Didn't you just have a little one? How do you have any downtime? ;-)

Freek · July 25

@skorous said:

@Freek said: It's been a while since I last posted an update on my EPYC quest, but rest assured, I haven't forgotten about it. Over the past few weeks, I've been working on it off and on whenever I had some downtime (pun intended). And believe it or not, a lot has happened. Let me summarize my adventure, otherwise it'll turn into a wall of text no one will read.

Didn't you just have a little one? How do you have any downtime? ;-)

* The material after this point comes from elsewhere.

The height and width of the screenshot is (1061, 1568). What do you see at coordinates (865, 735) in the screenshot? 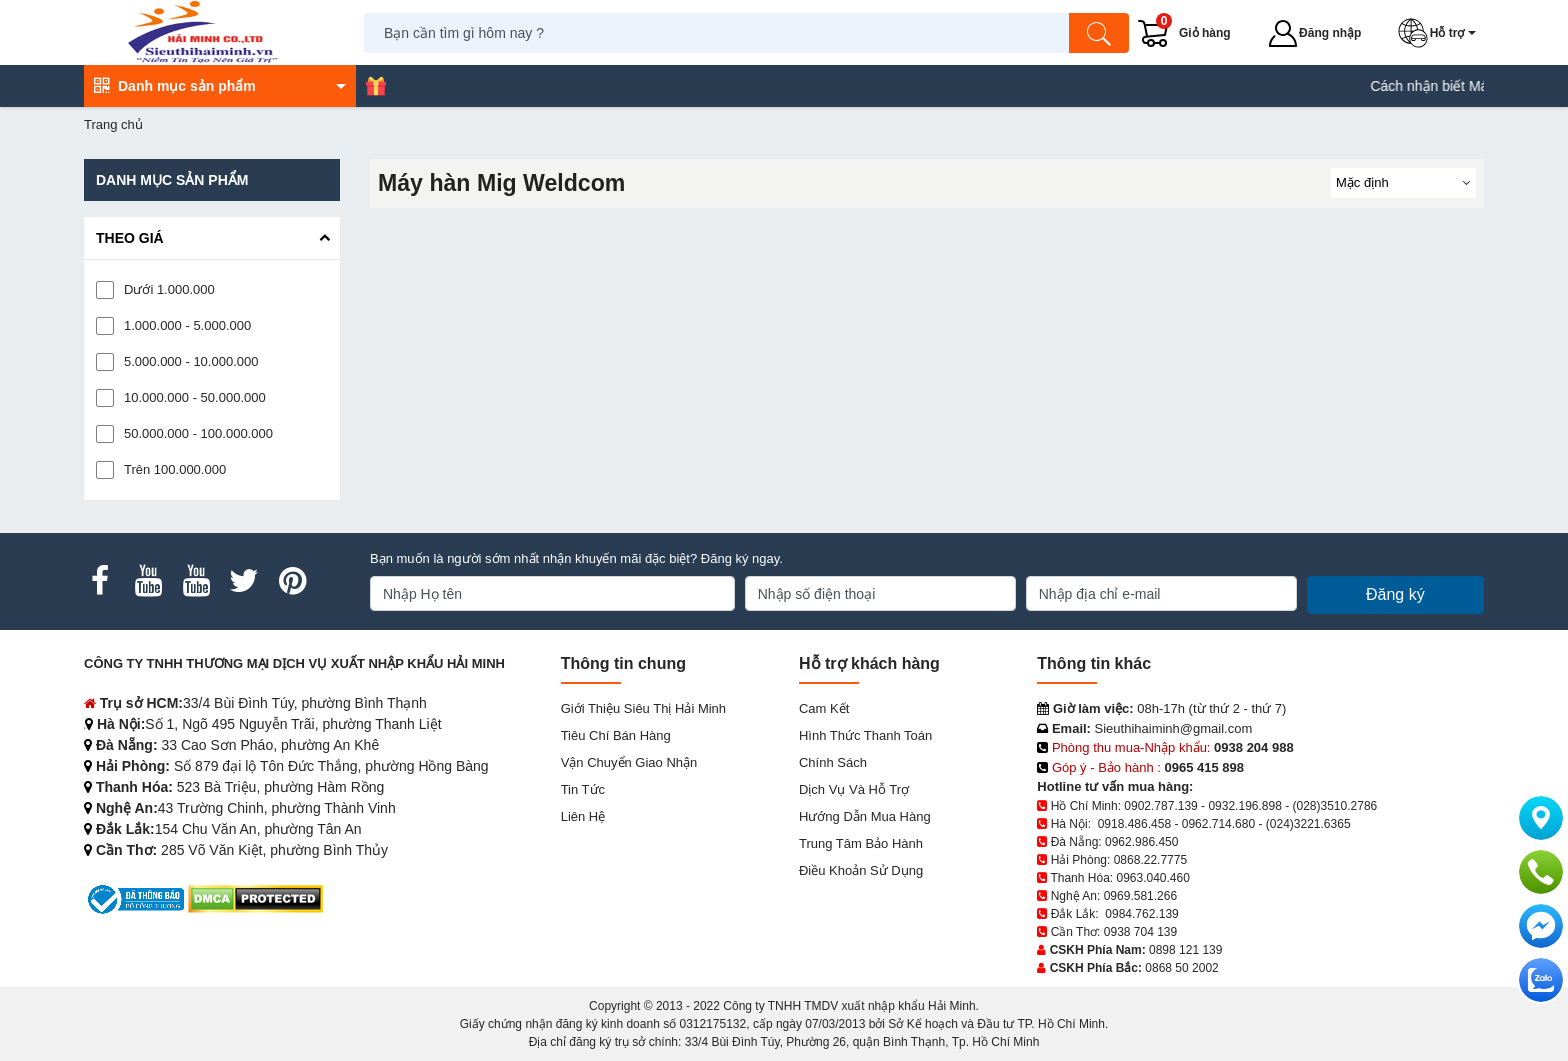
I see `Hình thức thanh toán` at bounding box center [865, 735].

Yep, that's correct, and I have indeed had little downtime lately. Although that's not entirely true—I just had other priorities (assembling new IKEA furniture, etc.). I'm hoping to pick up this project again soon. I made notes, so I should (ahem) be able to continue where I left off. Last I recall, the voltage values my ported version sets are different from what I would expect, or from what the original version does.

havoc · July 26

That's a lot of horsepower for not a lot of money! well played

Freek · August 20

You either die a hero, or live long enough to be referenced by ChatGPT:

Since this engineering sample is quite obscure, available information is very limited.

somik · August 21

@Freek said:
You either die a hero, or live long enough to be referenced by ChatGPT:

Since this engineering sample is quite obscure, available information is very limited.

It's not just obscure, it is also highly illegal to remove from the labs and sell to the public. But as we know, when your labs are in china, boxes tend to fall off the back of the truck on the way to the shredder and end up on aliexpress. Since they were never meant for public use, they usually dont have any details on the internet.

On the other hand, those who got their hands on these says they are usually stable enough for production use, probably the last engineering samples designed for load tests and such before the actual CPU production takes place. There are even some chinese motherboards that have the BIOS customized for these kinds of chips.